Another danger associated with some free weight exercises relates to the body positioning required to perform a prescribed maneuver. For instance, the most efficient manner of performing a decline press is from the floor, in a neck bridged position, with the barbell or dumbbell handed to the exerciser over his or her head. The barbell is then pressed upwardly in a direction that is substantially parallel with the rearwardly arched chest. This exercise, although beneficial from a purely muscular viewpoint, is seldom performed because of the danger and/or awkwardness involved with positioning of the body and receiving the barbell. For these same reasons, this exercise is almost never performed as part of a rehabilitation program.
Another disadvantage associated with free weights relates to the fact that the weight resistance, or opposing force, that is exercised against is always directed vertically downward by gravity. Yet, the moment arm of the weight about the pivot point varies considerably throughout the full range of motion. This principle is explained in U.S. Pat. No. 3,998,454 with respect to a commonly performed exercise referred to as the dumbbell bicep curl. In short, during this exercise the applied moment arm about the elbow varies according to the sine of the angle of the lower arm with respect to the vertically oriented upper arm. The moment arm is greatest when the angle is 90°, and it is lowest when the angle is 180° and 0°.

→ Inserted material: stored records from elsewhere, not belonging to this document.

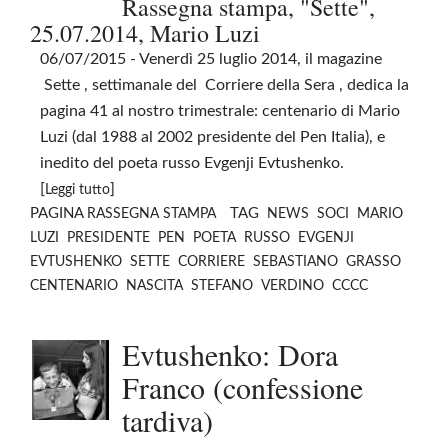
Rassegna stampa, "Sette",
25.07.2014, Mario Luzi
06/07/2015
- Venerdì 25 luglio 2014, il magazine
Sette , settimanale del Corriere della Sera , dedica la
pagina 41 al nostro trimestrale: centenario di Mario
Luzi (dal 1988 al 2002 presidente del Pen Italia), e
inedito del poeta russo Evgenji Evtushenko.
[
]
Leggi tutto
PAGINA
TAG
RASSEGNA STAMPA
NEWS
SOCI
MARIO
LUZI
PRESIDENTE
PEN
POETA
RUSSO
EVGENJI
EVTUSHENKO
SETTE
CORRIERE
SEBASTIANO
GRASSO
CENTENARIO
NASCITA
STEFANO
VERDINO
CCCC
Evtushenko: Dora
Franco (confessione
tardiva)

If the resistance capabilities of the muscles of the human body matched this moment arm, the degree of difficulty experienced by the exerciser would be uniform, or balanced, throughout the entire range of motion. However, as reported in U.S. Pat. No. 3,998,454, the strength generated by the human muscles during this exercise is not in fact "balanced" throughout the range of motion, and there are some "sticking points" of increased difficulty. As a result, maximum benefits are not achieved when performing a bicep curl with a dumbbell.
A pullover machine disclosed in U.S. Pat. No. 3,998,454 utilizes an eccentric cam to vary weight resistance over the range of motion for the muscles utilized in a pullover maneuver. Over the years, for various muscle groups, a number of these cam and chain machines have been designed in an attempt to match a resistance variation through a range of motion with the natural strength curve for a particular muscle group associated with the range of motion. To the extent that these machines actually do succeed in approximating a resistance variation to an appropriate strength curve, an improvement over lifting of free weights probably has been achieved.
As a result, applicant has recognized that a machine, rather than free weights, must be employed to advance the state of the art with respect to manipulating resistance variation to match a strength curve for a particular range of motion. Nevertheless, there are a number of practical disadvantages associated with cam and chain machines. These disadvantages are outlined in applicant's copending applications, entitled "Pulldown Exercise Machine" and "Dumbbell Press Exercise Machine," filed on Apr. 26, 1990, Ser. Nos. 07/514,869 and 07/514,839. Moreover, applicant is unaware of any decline press exercise machine that effectively and safely exercises the triceps, the shoulders and the pectoral muscles from a declined position.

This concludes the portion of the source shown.